The foothills of the Sierra Nevada de Santa Marta, the highest coastal mountain in the world, plunge into the sea like the fingers of a gigantic hand forming beautiful bays and covesFrom the Tayrona NP website
Four indigenous groups consider these lands part of their ancestral territory. The park management acknowledges this, saying that ‘the sacred sights within must be protected and respected as part of the cultural heritage’. This respect means that for short periods each year the park is closed, at the request of these groups, so that the land and the sacred places can rest and recover from the stresses of tourism.
We were fortunate that we arrived in this region just as the park had reopened after one of these closures. But maybe that’s why we found it so busy? Arriving with our guide Christian just before the opening time of 8.00 AM we found a long queue at the ticket office and a number of vehicles clustered around the gate. Christian immediately joined the queue to buy our tickets. Even so, it was half an hour before he returned with them and with wristbands we were required to wear.
Our hike in the park
Some walks are tougher than others, especially for those of us less used to hiking and with joints that don’t always work as well as we’d like! Often a difficult hike is labelled as such, as is an easier one; but in my experience these labels don’t always reflect my reality! So it was in Tayrona National Park.
Our driver Nestor drove us along the rough track to the parking area, from where we started our hike. At first it was easy going, a mix of flat dirt path and raised boardwalk.
Christian pointed out a large spider in a web, the female Yellow String Spider. He told us the name comes from the web, which is often yellow (although this one was white), and that the male is tiny in comparison.
We saw lots of leaf cutter ants too. But the best wildlife sighting was a troop of White Fronted Capuchin Monkeys.
These were so used to people that Christian was able to feed one with a bit of guava. This caused a bit of friction and one monkey who’d missed out got quite aggressive. I’d felt it wasn’t a good idea to feed them and this backed up that impression.
In an adjacent tree we saw a solitary Colombian Red Howler Monkey, moving too fast to be photographed. The Capuchins were chasing him off.
As we continued the path became harder going, with lots of steps up and down. These were often quite rough ones on tree roots or boulders. I was very glad I’d brought my hiking pole as it would have been even more tough for me and my poor knees without it. But there were some great views to reward us for the climbs. Very ‘Lost World’, I thought!
After a while we started to hear the sea and eventually came within sight of it.
We could have walked on to reach the park’s most famous beach, Arrecifes. But as I was finding the path quite challenging (and inwardly disputing its rating as ‘easy’), Christian proposed a shortcut directly to the other beach we were to visit, Cañaveral.
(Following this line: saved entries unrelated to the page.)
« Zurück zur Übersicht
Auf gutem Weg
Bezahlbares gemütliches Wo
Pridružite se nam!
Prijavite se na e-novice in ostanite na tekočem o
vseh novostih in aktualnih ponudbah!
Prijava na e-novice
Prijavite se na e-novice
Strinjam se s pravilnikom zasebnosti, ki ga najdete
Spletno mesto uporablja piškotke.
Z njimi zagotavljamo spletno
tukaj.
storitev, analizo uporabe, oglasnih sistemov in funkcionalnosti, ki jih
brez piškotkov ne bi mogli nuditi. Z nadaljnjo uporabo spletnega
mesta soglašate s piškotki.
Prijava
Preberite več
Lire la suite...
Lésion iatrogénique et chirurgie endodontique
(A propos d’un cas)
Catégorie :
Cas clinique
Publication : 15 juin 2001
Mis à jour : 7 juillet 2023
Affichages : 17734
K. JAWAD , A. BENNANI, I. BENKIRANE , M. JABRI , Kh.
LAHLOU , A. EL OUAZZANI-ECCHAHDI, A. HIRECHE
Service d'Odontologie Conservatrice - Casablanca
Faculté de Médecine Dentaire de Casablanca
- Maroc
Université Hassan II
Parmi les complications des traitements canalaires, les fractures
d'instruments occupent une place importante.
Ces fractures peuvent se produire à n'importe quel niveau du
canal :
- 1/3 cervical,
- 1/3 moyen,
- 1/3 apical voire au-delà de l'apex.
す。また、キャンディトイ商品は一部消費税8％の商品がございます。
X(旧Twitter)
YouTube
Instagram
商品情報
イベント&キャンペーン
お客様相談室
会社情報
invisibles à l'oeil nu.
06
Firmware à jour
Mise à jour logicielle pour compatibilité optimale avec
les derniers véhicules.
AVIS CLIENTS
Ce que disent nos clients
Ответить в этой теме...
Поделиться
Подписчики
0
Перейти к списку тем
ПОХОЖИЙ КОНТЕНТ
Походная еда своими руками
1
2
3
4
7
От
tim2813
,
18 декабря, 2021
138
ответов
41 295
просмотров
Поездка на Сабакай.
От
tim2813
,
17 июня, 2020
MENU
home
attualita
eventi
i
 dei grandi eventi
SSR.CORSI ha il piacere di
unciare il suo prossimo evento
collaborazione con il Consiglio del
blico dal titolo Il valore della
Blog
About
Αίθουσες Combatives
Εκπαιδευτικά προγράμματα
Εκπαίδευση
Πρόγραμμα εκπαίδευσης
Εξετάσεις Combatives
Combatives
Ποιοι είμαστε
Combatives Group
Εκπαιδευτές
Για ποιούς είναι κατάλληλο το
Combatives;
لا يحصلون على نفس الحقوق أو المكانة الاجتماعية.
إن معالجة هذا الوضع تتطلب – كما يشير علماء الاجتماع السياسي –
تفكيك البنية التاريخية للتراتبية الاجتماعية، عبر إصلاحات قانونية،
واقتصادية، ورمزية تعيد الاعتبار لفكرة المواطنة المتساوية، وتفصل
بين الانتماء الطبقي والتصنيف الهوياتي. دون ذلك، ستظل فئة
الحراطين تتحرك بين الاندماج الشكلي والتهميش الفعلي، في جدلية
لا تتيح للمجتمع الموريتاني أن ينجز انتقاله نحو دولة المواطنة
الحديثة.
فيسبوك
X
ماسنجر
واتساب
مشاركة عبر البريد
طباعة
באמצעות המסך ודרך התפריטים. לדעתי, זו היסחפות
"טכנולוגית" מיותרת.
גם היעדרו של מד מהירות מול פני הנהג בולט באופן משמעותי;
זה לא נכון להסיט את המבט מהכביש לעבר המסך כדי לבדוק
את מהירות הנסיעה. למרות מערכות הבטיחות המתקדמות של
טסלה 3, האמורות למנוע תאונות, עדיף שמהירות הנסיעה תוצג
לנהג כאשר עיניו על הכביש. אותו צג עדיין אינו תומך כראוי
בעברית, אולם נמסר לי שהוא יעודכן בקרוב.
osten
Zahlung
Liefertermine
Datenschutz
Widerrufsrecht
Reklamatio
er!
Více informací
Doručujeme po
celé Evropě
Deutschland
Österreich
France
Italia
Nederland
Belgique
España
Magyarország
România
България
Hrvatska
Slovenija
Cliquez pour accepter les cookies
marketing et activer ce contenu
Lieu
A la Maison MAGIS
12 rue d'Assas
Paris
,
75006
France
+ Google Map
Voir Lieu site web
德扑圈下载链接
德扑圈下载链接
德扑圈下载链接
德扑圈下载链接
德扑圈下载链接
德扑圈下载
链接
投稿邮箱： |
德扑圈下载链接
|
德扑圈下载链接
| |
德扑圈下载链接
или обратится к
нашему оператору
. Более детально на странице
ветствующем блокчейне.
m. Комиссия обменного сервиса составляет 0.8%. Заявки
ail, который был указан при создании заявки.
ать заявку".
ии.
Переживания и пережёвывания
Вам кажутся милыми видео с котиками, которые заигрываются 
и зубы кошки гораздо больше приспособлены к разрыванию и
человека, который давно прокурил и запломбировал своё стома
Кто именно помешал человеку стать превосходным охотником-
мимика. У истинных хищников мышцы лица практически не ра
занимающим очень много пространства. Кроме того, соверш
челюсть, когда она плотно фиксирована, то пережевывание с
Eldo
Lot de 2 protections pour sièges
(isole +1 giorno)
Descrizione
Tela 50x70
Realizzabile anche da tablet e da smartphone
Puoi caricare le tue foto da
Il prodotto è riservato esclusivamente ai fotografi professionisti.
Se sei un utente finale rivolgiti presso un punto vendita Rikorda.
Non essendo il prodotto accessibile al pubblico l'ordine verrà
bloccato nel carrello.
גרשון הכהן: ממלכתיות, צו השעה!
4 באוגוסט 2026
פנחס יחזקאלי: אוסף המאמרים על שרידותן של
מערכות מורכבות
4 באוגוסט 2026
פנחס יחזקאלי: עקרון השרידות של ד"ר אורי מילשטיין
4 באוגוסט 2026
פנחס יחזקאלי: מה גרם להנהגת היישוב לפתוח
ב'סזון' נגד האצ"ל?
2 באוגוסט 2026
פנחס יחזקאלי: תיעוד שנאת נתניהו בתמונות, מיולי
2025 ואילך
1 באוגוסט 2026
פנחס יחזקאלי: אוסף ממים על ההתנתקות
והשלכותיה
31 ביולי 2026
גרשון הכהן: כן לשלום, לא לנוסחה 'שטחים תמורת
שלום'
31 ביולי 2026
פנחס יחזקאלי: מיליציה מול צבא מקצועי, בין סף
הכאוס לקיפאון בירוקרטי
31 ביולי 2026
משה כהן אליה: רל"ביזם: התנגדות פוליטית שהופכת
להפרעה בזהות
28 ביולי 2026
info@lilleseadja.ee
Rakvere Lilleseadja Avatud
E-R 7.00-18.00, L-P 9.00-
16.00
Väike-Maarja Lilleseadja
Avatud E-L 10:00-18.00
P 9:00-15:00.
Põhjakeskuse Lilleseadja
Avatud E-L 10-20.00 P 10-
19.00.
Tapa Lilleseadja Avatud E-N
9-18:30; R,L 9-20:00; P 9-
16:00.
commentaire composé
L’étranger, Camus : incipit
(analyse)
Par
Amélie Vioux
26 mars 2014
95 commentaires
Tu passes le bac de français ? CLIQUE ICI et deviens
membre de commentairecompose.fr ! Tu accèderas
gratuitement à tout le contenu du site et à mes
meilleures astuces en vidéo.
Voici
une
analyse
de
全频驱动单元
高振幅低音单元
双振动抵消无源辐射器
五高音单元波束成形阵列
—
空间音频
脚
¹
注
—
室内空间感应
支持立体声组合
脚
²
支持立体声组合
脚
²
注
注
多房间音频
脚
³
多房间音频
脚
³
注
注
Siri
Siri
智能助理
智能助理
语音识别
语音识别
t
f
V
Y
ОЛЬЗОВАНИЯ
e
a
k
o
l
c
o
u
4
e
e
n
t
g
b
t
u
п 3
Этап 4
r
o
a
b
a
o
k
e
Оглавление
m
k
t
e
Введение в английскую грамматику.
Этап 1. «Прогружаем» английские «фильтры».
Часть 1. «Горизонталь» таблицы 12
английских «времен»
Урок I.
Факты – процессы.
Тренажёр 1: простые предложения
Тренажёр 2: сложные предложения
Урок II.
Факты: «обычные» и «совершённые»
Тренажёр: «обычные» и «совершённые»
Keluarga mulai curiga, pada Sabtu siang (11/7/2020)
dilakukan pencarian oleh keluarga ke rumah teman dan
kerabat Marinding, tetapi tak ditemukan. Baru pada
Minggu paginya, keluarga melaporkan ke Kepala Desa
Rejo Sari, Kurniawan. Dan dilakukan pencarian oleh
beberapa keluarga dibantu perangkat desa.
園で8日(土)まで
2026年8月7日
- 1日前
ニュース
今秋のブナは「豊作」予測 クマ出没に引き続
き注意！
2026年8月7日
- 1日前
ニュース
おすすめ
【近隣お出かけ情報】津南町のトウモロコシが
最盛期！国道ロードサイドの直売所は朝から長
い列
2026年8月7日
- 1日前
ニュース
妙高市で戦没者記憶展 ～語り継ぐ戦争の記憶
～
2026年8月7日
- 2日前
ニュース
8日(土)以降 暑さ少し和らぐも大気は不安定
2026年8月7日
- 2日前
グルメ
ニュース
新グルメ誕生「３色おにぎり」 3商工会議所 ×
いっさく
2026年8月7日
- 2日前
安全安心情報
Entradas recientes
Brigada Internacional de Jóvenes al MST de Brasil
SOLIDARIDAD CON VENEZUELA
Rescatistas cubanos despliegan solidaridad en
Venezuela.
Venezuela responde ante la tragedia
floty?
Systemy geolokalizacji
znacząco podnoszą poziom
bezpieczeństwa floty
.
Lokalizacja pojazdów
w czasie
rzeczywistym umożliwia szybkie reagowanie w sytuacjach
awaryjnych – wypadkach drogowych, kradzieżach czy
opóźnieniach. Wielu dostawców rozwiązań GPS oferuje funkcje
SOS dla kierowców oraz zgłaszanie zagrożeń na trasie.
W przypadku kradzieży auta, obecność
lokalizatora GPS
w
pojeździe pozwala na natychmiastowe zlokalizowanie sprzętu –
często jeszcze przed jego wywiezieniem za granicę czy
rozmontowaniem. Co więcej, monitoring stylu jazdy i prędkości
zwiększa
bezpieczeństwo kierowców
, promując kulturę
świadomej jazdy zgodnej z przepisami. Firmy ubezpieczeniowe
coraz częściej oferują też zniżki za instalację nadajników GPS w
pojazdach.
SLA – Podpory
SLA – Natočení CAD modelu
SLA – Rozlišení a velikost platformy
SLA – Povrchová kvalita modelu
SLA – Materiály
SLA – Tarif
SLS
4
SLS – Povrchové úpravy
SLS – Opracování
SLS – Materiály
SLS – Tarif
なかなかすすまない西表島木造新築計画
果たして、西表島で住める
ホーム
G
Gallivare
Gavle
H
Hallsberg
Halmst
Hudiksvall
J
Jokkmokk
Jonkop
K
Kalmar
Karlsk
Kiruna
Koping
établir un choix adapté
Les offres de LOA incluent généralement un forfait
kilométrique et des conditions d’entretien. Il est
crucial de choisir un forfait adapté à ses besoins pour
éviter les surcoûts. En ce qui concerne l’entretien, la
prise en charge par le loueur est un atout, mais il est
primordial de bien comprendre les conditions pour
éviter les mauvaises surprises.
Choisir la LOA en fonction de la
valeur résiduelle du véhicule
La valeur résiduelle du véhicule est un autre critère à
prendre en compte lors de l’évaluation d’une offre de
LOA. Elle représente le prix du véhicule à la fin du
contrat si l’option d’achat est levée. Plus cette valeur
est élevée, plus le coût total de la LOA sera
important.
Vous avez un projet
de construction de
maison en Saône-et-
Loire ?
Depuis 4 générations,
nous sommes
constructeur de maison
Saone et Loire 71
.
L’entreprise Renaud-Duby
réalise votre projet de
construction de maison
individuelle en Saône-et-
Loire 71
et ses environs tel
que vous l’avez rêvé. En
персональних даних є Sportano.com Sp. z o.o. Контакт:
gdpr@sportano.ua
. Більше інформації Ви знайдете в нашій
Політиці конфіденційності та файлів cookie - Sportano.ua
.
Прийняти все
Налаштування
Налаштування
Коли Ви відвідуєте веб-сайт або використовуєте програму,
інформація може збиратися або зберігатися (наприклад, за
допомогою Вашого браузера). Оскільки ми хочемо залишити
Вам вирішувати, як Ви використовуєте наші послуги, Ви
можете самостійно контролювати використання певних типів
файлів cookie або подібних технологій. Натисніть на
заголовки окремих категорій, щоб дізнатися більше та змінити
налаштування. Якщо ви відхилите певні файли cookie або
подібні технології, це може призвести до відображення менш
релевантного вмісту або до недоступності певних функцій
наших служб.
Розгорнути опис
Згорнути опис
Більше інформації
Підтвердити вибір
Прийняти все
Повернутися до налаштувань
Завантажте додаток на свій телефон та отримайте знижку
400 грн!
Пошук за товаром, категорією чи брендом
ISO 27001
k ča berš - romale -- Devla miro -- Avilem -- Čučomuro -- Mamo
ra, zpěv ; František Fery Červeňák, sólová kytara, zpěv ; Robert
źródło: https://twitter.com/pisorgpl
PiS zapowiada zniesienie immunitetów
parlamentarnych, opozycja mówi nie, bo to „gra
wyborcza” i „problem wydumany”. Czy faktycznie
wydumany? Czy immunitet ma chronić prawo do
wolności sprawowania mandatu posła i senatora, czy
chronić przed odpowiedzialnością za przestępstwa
This path had the other advantage of being less busy. After a short while we came to a cluster of thatched round cottages. These belonged to one of the accommodation options in the park, the Ecohabs.
There were great views of the coastline from here. The sea was a beautiful shade of turquoise and the spray created a sparkling haze that was very hard to do justice to in a photo.
We stopped for a much needed cold drink in the restaurant attached to the Ecohabs, with an equally fabulous view!
We then followed the short path down to the beach where we sat for some time enjoying the sights and sound of the waves. I took quite a few photos too, of course.
But if some of my photos give the impression that this is a tranquil tropical paradise, think again! The beach was busy with swimmers (or rather wave jumpers, as swimming wasn’t really possible in these rough seas), with sunbathers and picnickers.
Still, it was a great spot to relax after the walk and chat with Christian about his time living in Australia, how he’d coped during the pandemic and more.
Then we returned to the restaurant for a delicious lunch before walking back down a much shorter and easier path to the parking area. Nestor drove us back to the hotel where we spent the rest of the afternoon swimming and relaxing. Now, that’s my idea of easy!
Nevertheless I was glad I’d done this walk and I hope Jo will enjoy it too!